I avoid sooo many topics out of fear that people will not only misunderstand me, but then make permanent judgements of my character and even punish me. Like, I'm not allowed to say that sometimes my dog drives me so insane that I wish I never got her in the moment because that would make me a terrible dog owner and a horrible person. Yeah right! All I'm saying is that I have thought that at times. I haven't beaten or neglected her. I'm not planning on dropping her off at the dog pound. I'm just being honest with a thought I had. A lot of people have even thought that about their own human kids.
When it comes to cis-women, I hold back a lot because they often think I'm trying to hit on them. Apparently, sharing an interest or wanting to hear them talk about their interest is considered flirting to NTs. Meanwhile, I'm just treating them the same way I would like to be treated. It would make my day if someone, regardless of gender, wanted to hear me talk about the Golden Age of Piracy.
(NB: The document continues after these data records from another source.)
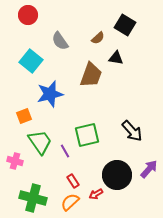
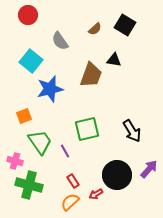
brown semicircle: moved 3 px left, 9 px up
black triangle: moved 2 px left, 2 px down
blue star: moved 5 px up
black arrow: rotated 10 degrees clockwise
green square: moved 6 px up
green cross: moved 4 px left, 13 px up
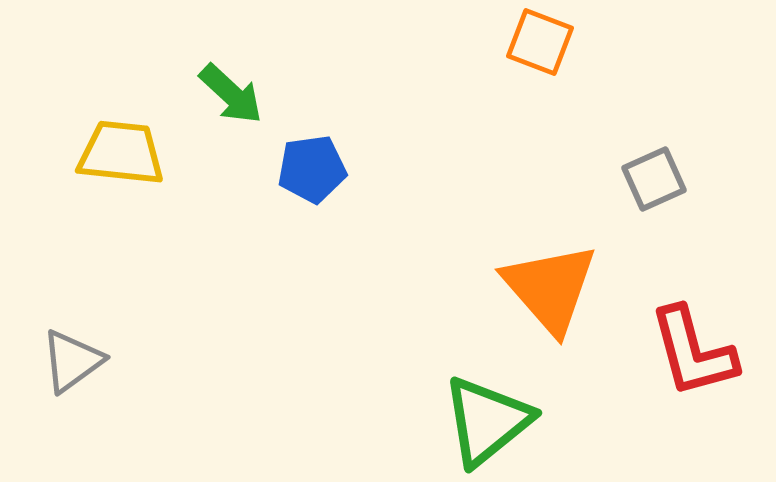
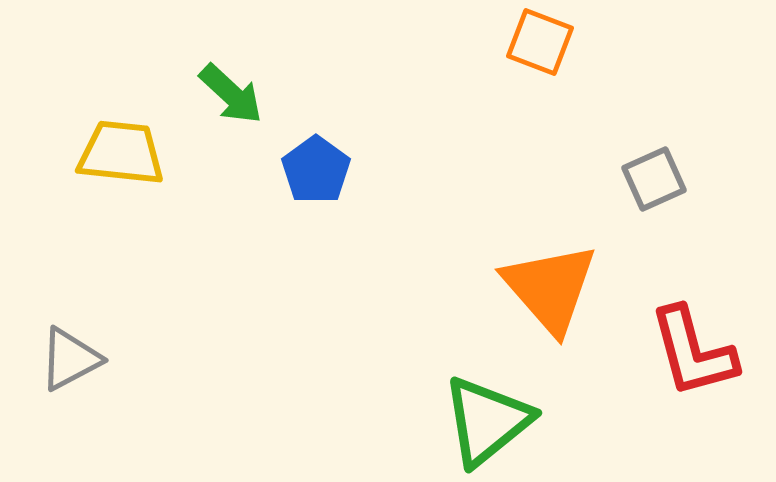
blue pentagon: moved 4 px right, 1 px down; rotated 28 degrees counterclockwise
gray triangle: moved 2 px left, 2 px up; rotated 8 degrees clockwise
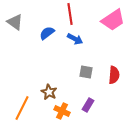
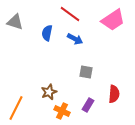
red line: rotated 45 degrees counterclockwise
gray triangle: rotated 18 degrees counterclockwise
blue semicircle: rotated 42 degrees counterclockwise
red semicircle: moved 19 px down
brown star: rotated 21 degrees clockwise
orange line: moved 6 px left
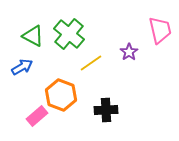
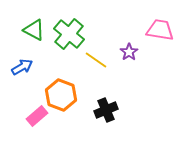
pink trapezoid: rotated 68 degrees counterclockwise
green triangle: moved 1 px right, 6 px up
yellow line: moved 5 px right, 3 px up; rotated 70 degrees clockwise
black cross: rotated 20 degrees counterclockwise
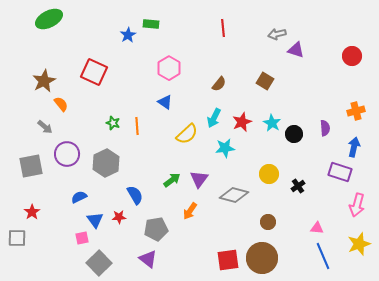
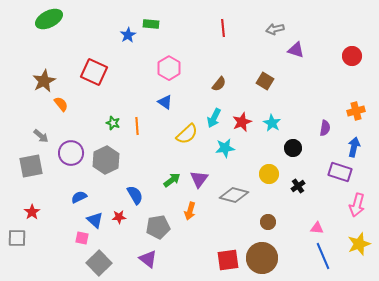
gray arrow at (277, 34): moved 2 px left, 5 px up
gray arrow at (45, 127): moved 4 px left, 9 px down
purple semicircle at (325, 128): rotated 14 degrees clockwise
black circle at (294, 134): moved 1 px left, 14 px down
purple circle at (67, 154): moved 4 px right, 1 px up
gray hexagon at (106, 163): moved 3 px up
orange arrow at (190, 211): rotated 18 degrees counterclockwise
blue triangle at (95, 220): rotated 12 degrees counterclockwise
gray pentagon at (156, 229): moved 2 px right, 2 px up
pink square at (82, 238): rotated 24 degrees clockwise
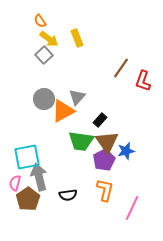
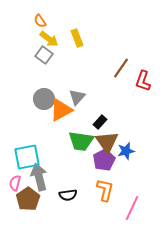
gray square: rotated 12 degrees counterclockwise
orange triangle: moved 2 px left, 1 px up
black rectangle: moved 2 px down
I would not think they're trying to get in my pants because that's not a romantic or sexy topic, just like hearing about your unhealthy eating habits isn't romantic or sexy, Karen! And asking if you're okay when you're clearly distraught doesn't mean I want to sleep with you either. I'm only trying to be nice.
I sought a (re)diagnosis of, or at least assessment for: ASD, ADHD, OCD, GAD, and MDD. I ended up with four out of the five minus OCD but it took half a dozen hour-long sessions with clinical psychologist for him to get the subtleties of the differential worked out. I did most of it over Zoom from my own couch and was still exhausted before the end of the second day.
Edit: still aced that puzzle shit on the last day tho
I dont yet but I will probably use a locally hosted, open source AI to do this at some point. I‘m self employed and need to remove barriers that arent fixed (moral code for example is fixed for me).
I was telling an ex about smelling my coworker’s fear all day. He had a crush on me (it was a call center, so not an especially professional environment), and we had to share my cubicle for training, and he was just pouring out anxiety sweat. My ex had no idea what the fuck I was talking about and I’ve never met someone else who can identify the emotions that a person has by their sweat.
Saying someone “can smell fear” is a normal thing that comes up a lot in media, so I assumed it was also normal to notice. Apparently not. I’ll take all of the help my autistic ass can get in iding others’ emotions though
I always thought when people talked about "smelling fear" it was just a poetic way of saying it was obvious that someone was afraid. I've certainly never been aware of picking up on a person's emotions via scent or heard someone say that they've done that.
Can you smell it on yourself? Like, do you find that your sweaty clothes smell the same after a run and, say, a presentation (or something else that gives you anxiety/scares you)? I think it’s most noticeable with my own sweat, but fear/anxiety sweat smells bad to me in a way that normal body odor or exercise sweat don’t.
Sex sweat also smells very different, but that’s normally more pleasant to me than the others. I haven’t noticed a specific smell of aggression or any other kind of sweat though.
Edit: I think you’re right that “smelling fear” is metaphoric, but I did not realize that until I started talking about it.
I'm actually still coping with the fact that I can use AI for work. I hate it. It feels like cheating and I learn little from using it vs. figuring the thing out myself, but this is a smart use.
I didn't have to do any tests when I was assessed for autism. For my ADHD assessment yes, there were lots of skill tests. But the whole point is that you flounder in a very specific way so they can tell if you have the thing they are testing for.
It isn't too late. I was born in the early 70's and my parents had resources but refused to get me help due to the shame it would bring them. I didn't start to understand who I was until I was in my forties. In the last decade I've made huge leaps in understanding why I'm the way I am and what I can do to compensate for it. Will I every be as natural in social situations as I could have been? No. I can however keep trying.